Data showing little respite for Chinese manufacturers in the world's second-largest economy, also dampened sentiment.
The South Korean won led the slide among regional units as traders scrambled to reduce bullish bets on the unit.
The Indian rupee fell to its lowest in nearly a week as a key ally of the country's ruling coalition withdrew its support, raising worries the government may roll back key reforms such as the increase in diesel prices.
The Malaysian ringgit and the Thai baht also shed on dollar-short covering.
The depreciation came amid growing tensions between China and Japan over a disputed island chain and as other risky assets such as Asian shares extended losses after lackluster Chinese manufacturing data.
A private sector survey on manufacturing activity in the country showed a contraction for the 11th month in a row in September, signaling the economy remains on track for a seventh quarter of slowing growth.
French business activity took a sharp turn for the worse in September, shrinking at its fastest rate since April 2009, a separate poll showed.
Maybank FX research head Saktiandi Supaat in Singapore said a sluggish global economy is likely to prevent investors from continuing to absorb Asian assets.
"The question is whether real money funds are willing to pour in more into this region," said Supaat, adding assets in emerging Asia appeared "pricey" and yields were not high enough to attract more money.
Most emerging Asian currencies have rallied so far this month as the Federal Reserve launched a third round of quantitative easing and European policymakers took steps to ease the continent's debt crisis.
Still, Supaat said regional units were expected to find support as long as investors maintain hopes for more stimulus measures from China.
Some investors scaled back expectations for Beijing's actions with a slight improvement in the HSBC Flash China manufacturing purchasing managers' index (PMI).
But Supaat said there was still a chance China would ease policy, as the pace of the economic slowdown though stabilising, was not very significant.
WON
The won eased as caution grew over possible intervention by the foreign exchange authorities to stem its strength, prompting traders to cover short dollar positions.
The South Korean currency weakened past 1,122.8 per dollar, the 38.2 percent Fibonacci retracement of its appreciation between late August and early September. It may head to the 50 percent retracement of 1,125.7.
Still, investors hesitated to sell the South Korean currency, given foreign investors' continuous purchases of Seoul shares.
Dollar demand from domestic importers also slowed down, dealers said.
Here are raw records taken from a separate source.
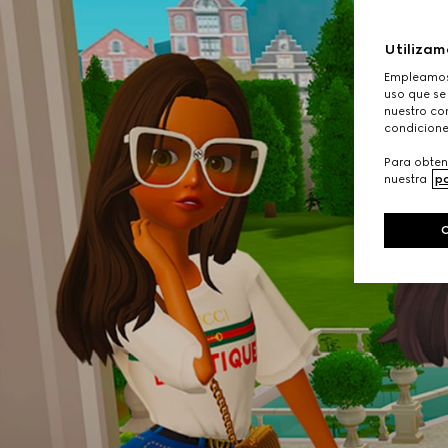
Utilizam
Empleamos 
uso que se
nuestro con
condicione
Para obten
nuestra
po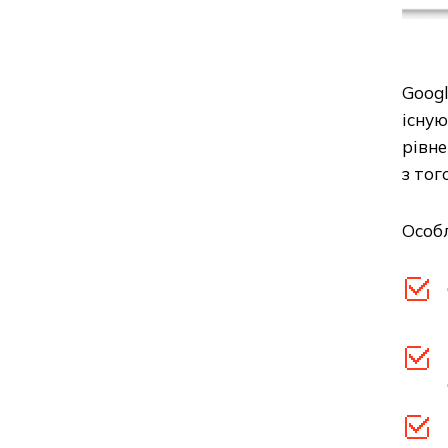
Googl
існую
рівне
з тог
Особл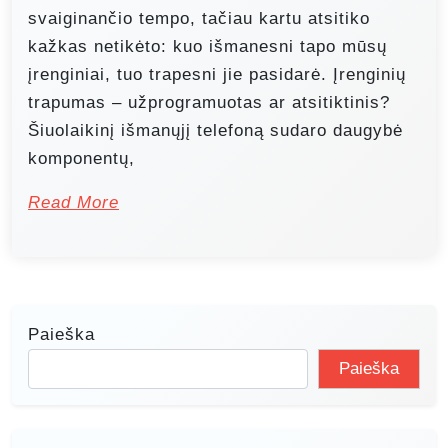
svaiginančio tempo, tačiau kartu atsitiko
kažkas netikėto: kuo išmanesni tapo mūsų
įrenginiai, tuo trapesni jie pasidarė. Įrenginių
trapumas – užprogramuotas ar atsitiktinis?
Šiuolaikinį išmanųjį telefoną sudaro daugybė
komponentų,
Read More
Paieška
Paieška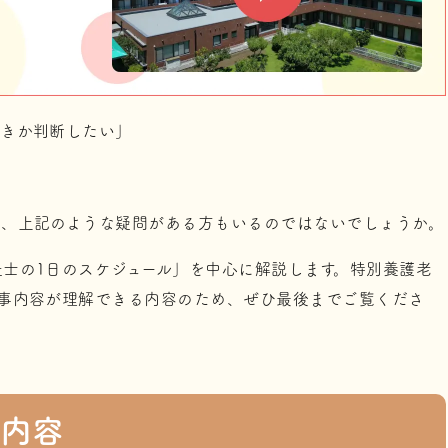
べきか判断したい」
は、上記のような疑問がある方もいるのではないでしょうか。
士の1日のスケジュール」を中心に解説します。特別養護老
事内容が理解できる内容のため、ぜひ最後までご覧くださ
内容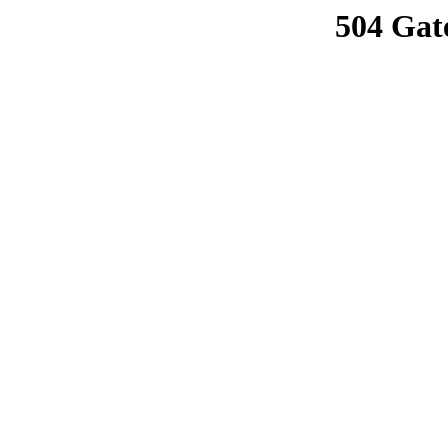
504 Gat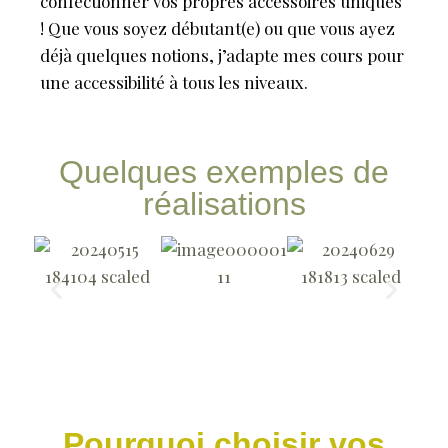
confectionner vos propres accessoires uniques
! Que vous soyez débutant(e) ou que vous ayez
déjà quelques notions, j’adapte mes cours pour
une accessibilité à tous les niveaux.
Quelques exemples de
réalisations
Pourquoi choisir vos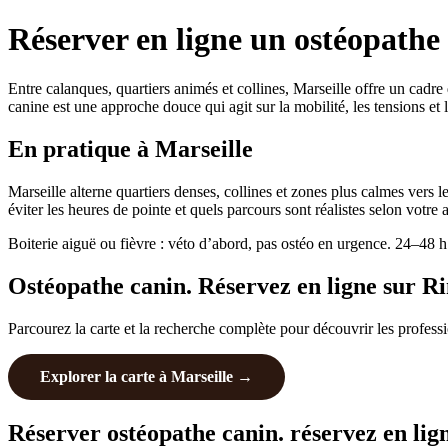
Réserver en ligne un ostéopathe 
Entre calanques, quartiers animés et collines, Marseille offre un cadre
canine est une approche douce qui agit sur la mobilité, les tensions et
En pratique à Marseille
Marseille alterne quartiers denses, collines et zones plus calmes vers 
éviter les heures de pointe et quels parcours sont réalistes selon votre
Boiterie aiguë ou fièvre : véto d’abord, pas ostéo en urgence. 24–48 h d
Ostéopathe canin. Réservez en ligne sur Ri
Parcourez la carte et la recherche complète pour découvrir les profess
Explorer la carte à Marseille →
Réserver ostéopathe canin. réservez en lign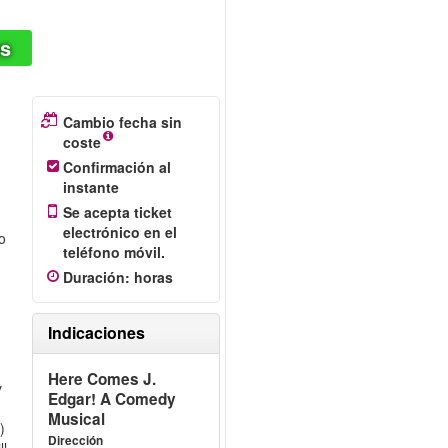
as
Cambio fecha sin
coste
Confirmación al
instante
Se acepta ticket
electrónico en el
o
teléfono móvil.
Duración
:
horas
Indicaciones
Here Comes J.
y
Edgar! A Comedy
Musical
)
Dirección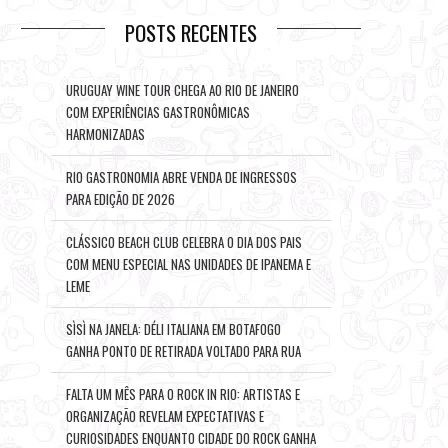
POSTS RECENTES
URUGUAY WINE TOUR CHEGA AO RIO DE JANEIRO
COM EXPERIÊNCIAS GASTRONÔMICAS
HARMONIZADAS
RIO GASTRONOMIA ABRE VENDA DE INGRESSOS
PARA EDIÇÃO DE 2026
CLÁSSICO BEACH CLUB CELEBRA O DIA DOS PAIS
COM MENU ESPECIAL NAS UNIDADES DE IPANEMA E
LEME
SÌSÌ NA JANELA: DÉLI ITALIANA EM BOTAFOGO
GANHA PONTO DE RETIRADA VOLTADO PARA RUA
FALTA UM MÊS PARA O ROCK IN RIO: ARTISTAS E
ORGANIZAÇÃO REVELAM EXPECTATIVAS E
CURIOSIDADES ENQUANTO CIDADE DO ROCK GANHA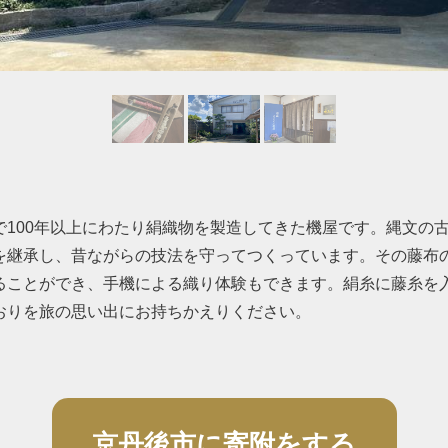
で100年以上にわたり絹織物を製造してきた機屋です。縄文の
を継承し、昔ながらの技法を守ってつくっています。その藤布
ることができ、手機による織り体験もできます。絹糸に藤糸を
おりを旅の思い出にお持ちかえりください。
京丹後市に寄附をする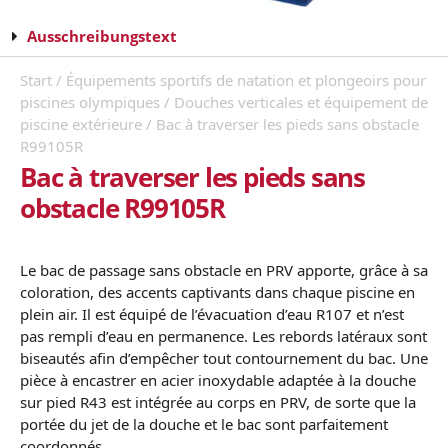
Ausschreibungstext
Start
/
Équipements sportifs de natation et plongeoirs pour
piscines olympiques
/
Douches verticales et équipement de
piscine extérieure
/ Bac à traverser les pieds sans obstacle
R99105R
Bac à traverser les pieds sans
obstacle R99105R
Le bac de passage sans obstacle en PRV apporte, grâce à sa
coloration, des accents captivants dans chaque piscine en
plein air. Il est équipé de l’évacuation d’eau R107 et n’est
pas rempli d’eau en permanence. Les rebords latéraux sont
biseautés afin d’empêcher tout contournement du bac. Une
pièce à encastrer en acier inoxydable adaptée à la douche
sur pied R43 est intégrée au corps en PRV, de sorte que la
portée du jet de la douche et le bac sont parfaitement
coordonnés.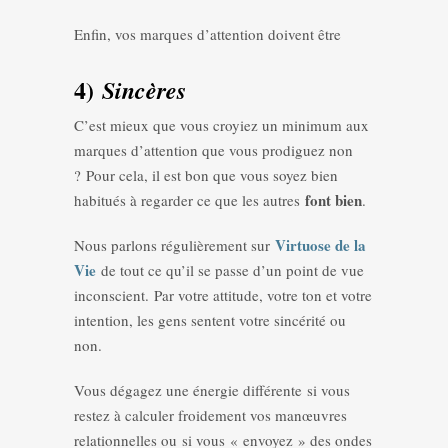
Enfin, vos marques d’attention doivent être
4)
Sincères
C’est mieux que vous croyiez un minimum aux
marques d’attention que vous prodiguez non
? Pour cela, il est bon que vous soyez bien
font bien
habitués à regarder ce que les autres
.
Virtuose de la
Nous parlons régulièrement sur
Vie
de tout ce qu’il se passe d’un point de vue
inconscient. Par votre attitude, votre ton et votre
intention, les gens sentent votre sincérité ou
non.
Vous dégagez une énergie différente si vous
restez à calculer froidement vos manœuvres
relationnelles ou si vous « envoyez » des ondes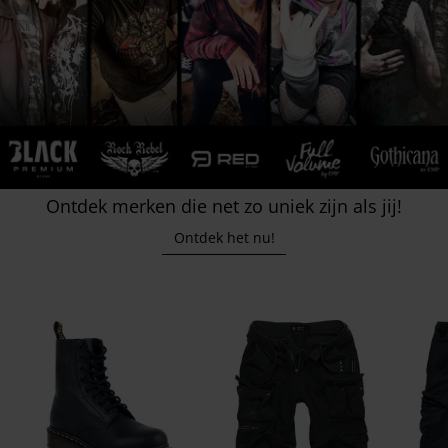
Ontdek merken die net zo uniek zijn als jij!
Ontdek het nu!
"It is difficult to buy the won when it is stronger than 1,115 per dollar. But it is also difficult to expect the won to weaken further, given incoming liquidity," said a South Korean bank dealer in Seoul.
RINGGIT
The ringgit turned softer, weakening past 3.0720 to the greenback, the 38.2 percent retracement of its strengthening between August and September.
The Malaysian currency started the day firmer on some fund inflows.
Technically, the local unit is seen heading to the 50.0 percent retracement line of 3.0835.
PHILIPPINE PESO
The Philippine peso edged lower as traders booked profits as they were wary of potential intervention by the central bank, dealers said.
A European bank dealer in Manila said the peso was expected to weaken further, adding investors still appeared to hold short dollar positions to cover.
"The market is looking for negative news to justify profit-taking as most of the good news has been factored in," the dealer said.
"Dollar/peso has to try to the upside first and shake out short positions before trying to test lower levels."
BAHT
The baht slid as local and foreign banks sold the Thai currency with offers around 30.82 per dollar and 30.83.
But traders expected domestic exporters to buy the local currency once the selling from interbank players was completed.